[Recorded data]
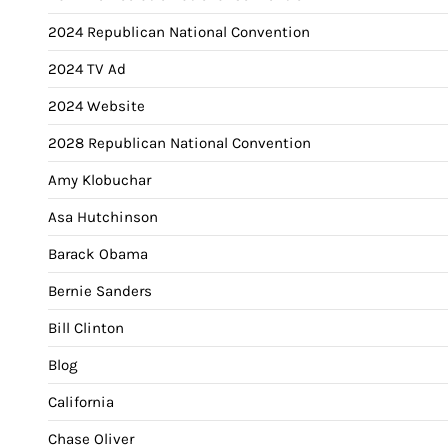
2024 Republican National Convention
2024 TV Ad
2024 Website
2028 Republican National Convention
Amy Klobuchar
Asa Hutchinson
Barack Obama
Bernie Sanders
Bill Clinton
Blog
California
Chase Oliver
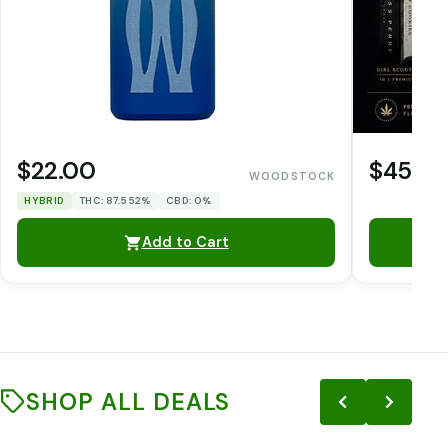
$22.00
$45.0
WOODSTOCK
HYBRID
THC: 87.552%
CBD: 0%
Add to Cart
SHOP ALL DEALS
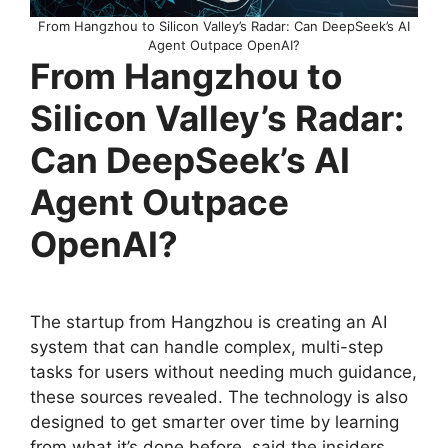
From Hangzhou to Silicon Valley’s Radar: Can DeepSeek’s AI
Agent Outpace OpenAI?
From Hangzhou to
Silicon Valley’s Radar:
Can DeepSeek’s AI
Agent Outpace
OpenAI?
The startup from Hangzhou is creating an AI
system that can handle complex, multi-step
tasks for users without needing much guidance,
these sources revealed. The technology is also
designed to get smarter over time by learning
from what it’s done before, said the insiders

* TASK GOAL
Copy each line of the records that has "Convention" in it.

* YOUR RESPONSE
2024 Republican National Convention
2028 Republican National Convention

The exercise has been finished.